Upwind launches Shift Left to enhance build-time security

Upwind has announced the launch of its new Shift Left capability, designed to integrate runtime context into CI/CD pipelines.

By incorporating cloud runtime context directly into build-time security assessments, Upwind's Shift Left allows development teams to identify and prioritise vulnerabilities during the build process. This integration aims to reduce risks before software enters production while minimising unnecessary work for developers.

Unlike traditional tools, which can produce excessive alerts without prioritisation, Upwind Shift Left focuses on the real-world impact of vulnerabilities. It considers elements such as application usage patterns, internet exposure, port usage, API exposure, the presence of sensitive data, and indications of exploitation.

This approach provides developers with three recommendations for each new build based on runtime context: proceed with deployment, proceed with caution, or halt deployment for critical fixes.

The capability seamlessly integrates with popular build pipelines such as Jenkins, CircleCI, and GitHub Actions, offering developers a streamlined workflow where only high-risk issues are prioritised, thus avoiding unnecessary delays.

"Upwind Shift Left builds on our runtime foundations," stated Amiram Shachar, Co-founder and CEO of Upwind. "By integrating runtime context from APIs and real exposure analysis into development pipelines, we're enabling developers to move faster while powering security teams to minimise the risk of critical vulnerabilities making it to production."

Joshua Burgin, Chief Product Officer at Upwind, added, "At Upwind, we believe in tackling the real-world pain points that our customers face. With Upwind Shift Left, we're not just adding another layer of data - we're providing actionable insights, powered by runtime context, that enable teams to make smarter decisions at the speed of development. This capability is a true step forward in security, ensuring that the risks that matter most are prioritised, not just analysed. It's about delivering value, not just information."

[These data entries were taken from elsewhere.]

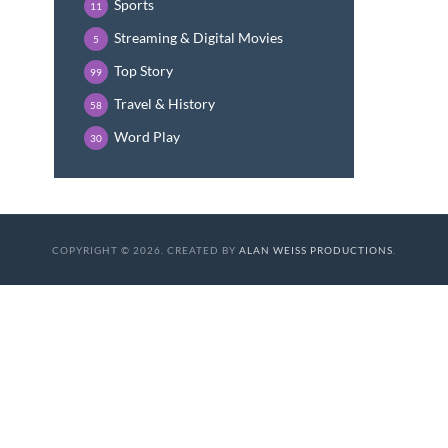
Sports
11
Streaming & Digital Movies
5
Top Story
99
Travel & History
58
Word Play
30
COPYRIGHT © 2026. CREATED BY
ALAN WEISS PRODUCTIONS
.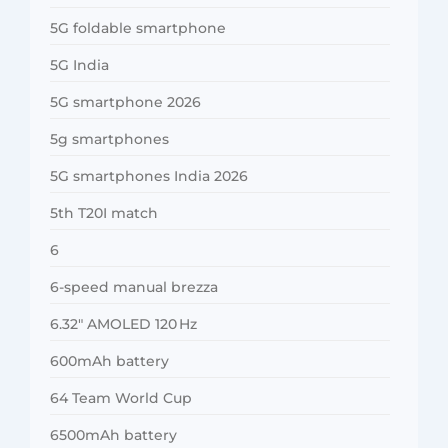
5G foldable smartphone
5G India
5G smartphone 2026
5g smartphones
5G smartphones India 2026
5th T20I match
6
6-speed manual brezza
6.32″ AMOLED 120 Hz
600mAh battery
64 Team World Cup
6500mAh battery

Upwind Shift Left extends the company's comprehensive cloud security platform, which includes functionalities such as Cloud Security Posture Management, Cloud Workload Protection, Cloud Detection and Response, vulnerability management, identity security, and container security. Upwind's platform uniquely incorporates API security and deep application runtime context.

Upwind is the next-generation cloud security platform focused on helping organisations run faster and more securely. Upwind combines the power of cloud security posture with runtime context and real-time protection, enabling security teams to prioritise critical risks and fix them faster, the company states. 

The company was founded by Amiram Shachar and his founding partners from Spot.io (which was sold to NetApp for $450 million) and is backed by top cybersecurity investors Greylock, Cyberstarts, Leaders Fund, Craft Ventures, Cerca Partners, and Sheva, a VC fund founded by former NBA player Omri Casspi. The company has secured $180 million in funding since its founding in 2022.